If a supposedly-optimised frame is still large, memory_usage(deep=True) will point straight at the remaining object column.

Jump to heading Edge cases and gotchas

  • category on high-cardinality columns backfires. If distinct values approach the row count, the dictionary plus the integer-code array is larger than a plain string[pyarrow] column. Always check nunique() first; reserve category for labels with genuine repetition.
  • float32 loses coordinate precision — never downcast geometry. float32 carries ~7 significant digits; at global longitude that is roughly metre-level, and reprojection amplifies the drift into visible misalignment. Downcast attribute floats only, and keep the geometry column at native double precision.
  • pyarrow interop is attribute-only. Arrow-backed attribute columns coexist with a normal geopandas GeoSeries, so spatial predicates and to_parquet keep working — but some third-party libraries still expect NumPy-backed columns, so cast back with .astype("float64") at the boundary of any library that errors on Arrow input.

Jump to heading FAQ

Does converting every string column to category save memory?

No. category only helps when values repeat.

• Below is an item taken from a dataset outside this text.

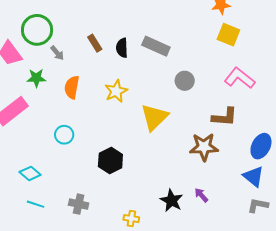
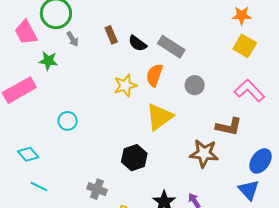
black semicircle: (122, 48) -> (137, 43), turned -60
orange semicircle: (72, 87) -> (154, 75), moved
black hexagon: (110, 160) -> (134, 158), moved
cyan line: (36, 204) -> (39, 186), moved
gray cross: (79, 204) -> (97, 189), moved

On a high-cardinality column such as name or address, the category dictionary approaches one entry per row and adds an integer-code array on top, so the column ends up larger than a plain string[pyarrow] column. Use category for low-cardinality labels and pyarrow strings for unique text — check nunique() before deciding.

Can I downcast coordinate columns to float32 to save memory?

Not for geometry coordinates. float32 holds about 7 significant digits, which at global scale limits longitude precision to roughly a metre and introduces visible drift after reprojection. Keep the geometry column at its native double precision and downcast only non-coordinate attribute columns such as ratings or counts.

Do pyarrow-backed dtypes interoperate with shapely and geopandas methods?

Yes for attribute columns. string[pyarrow] and Arrow-backed numeric columns work with pandas filtering, grouping, and to_parquet round-trips. The geometry column stays a native geopandas GeoSeries of shapely objects, so all spatial predicates keep working; only the surrounding attribute columns change dtype.